Dataset entries
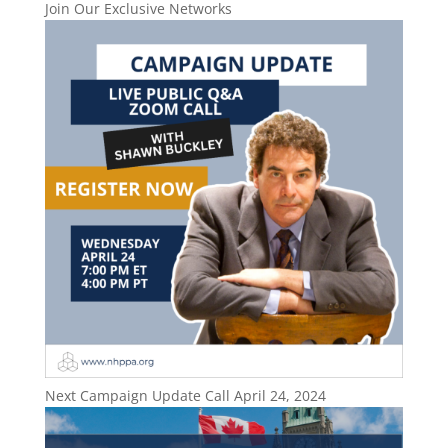
Join Our Exclusive Networks
Next Campaign Update Call April 24, 2024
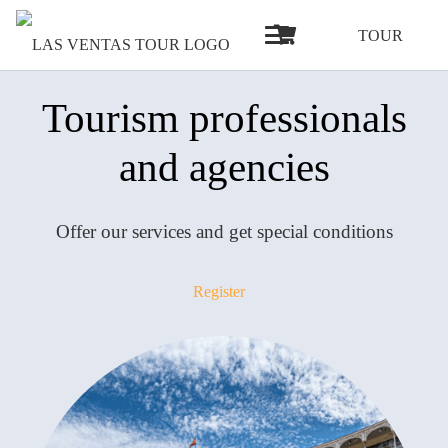
TOUR
Tourism professionals
and agencies
Offer our services and get special conditions
Register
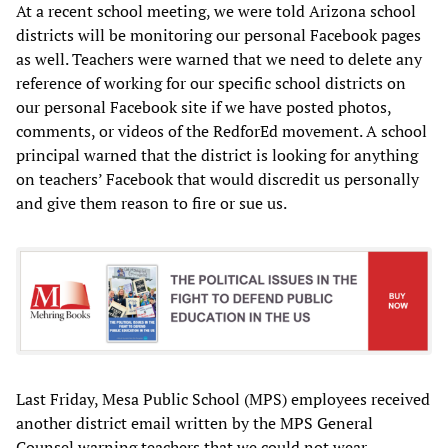
At a recent school meeting, we were told Arizona school
districts will be monitoring our personal Facebook pages
as well. Teachers were warned that we need to delete any
reference of working for our specific school districts on
our personal Facebook site if we have posted photos,
comments, or videos of the RedforEd movement. A school
principal warned that the district is looking for anything
on teachers’ Facebook that would discredit us personally
and give them reason to fire or sue us.
Last Friday, Mesa Public School (MPS) employees received
another district email written by the MPS General
Counsel warning teachers that we could not wear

What is required
If a line above holds the string "Facebook", return it as it stands.

Solution to the exercise
districts will be monitoring our personal Facebook pages
our personal Facebook site if we have posted photos,
on teachers’ Facebook that would discredit us personally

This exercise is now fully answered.